Despite companies' increasing rates — and outright refusals by others — Missouri's Insurance Consumer Affairs Division, which investigates complaints against insurance companies, has not received any complaints about companies refusing to provide coverage, said Caty Luebbert, a spokeswoman for the division.
"We are aware that insurance companies are considering business decisions on how best to deal with the rise in thefts of certain makes and models of these vehicles," Luebbert wrote in an email. "Our department is monitoring the situation and working diligently to ensure that the business decisions comply with the Missouri insurance laws and regulations."
The companies are "well within their rights" to refuse new policies, said Barry, with the Insurance Information Institute.

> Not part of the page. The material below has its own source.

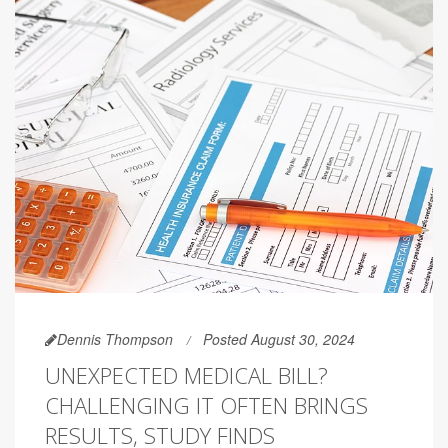
Dennis Thompson
Posted August 30, 2024
UNEXPECTED MEDICAL BILL?
CHALLENGING IT OFTEN BRINGS
RESULTS, STUDY FINDS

He noted that insurance companies generally want to keep existing customers, but they can legally issue nonrenewal notices to policyholders as long as they provide about two months' notice.
Officials recommend drivers secure their Hyundais and Kias with a car wheel club and contact the manufacturers about security kits that can be installed to prevent theft.
Three national insurance groups sent a joint letter to YouTube last week urging the social media platform to remove how-to videos that provide detailed instructions for stealing Kias and Hyundais.
And in August, St. Louis took steps to hold the car manufacturers accountable, demanding in a letter that the companies take responsibility for the thefts, and threatened a lawsuit over the defect if they did not.
Kia and Hyundai attorneys noted in their response to the city the security device is not federally required.
But in an ongoing, national class-action suit against the manufacturers, attorneys argue it is federally required for cars to have a system that does not start or steer when the key is removed.
"When the key is removed from the starting system, neither steering nor forward self-mobility is prevented," the suit said. "If it were, the vehicles would not be stolen at alarming rates."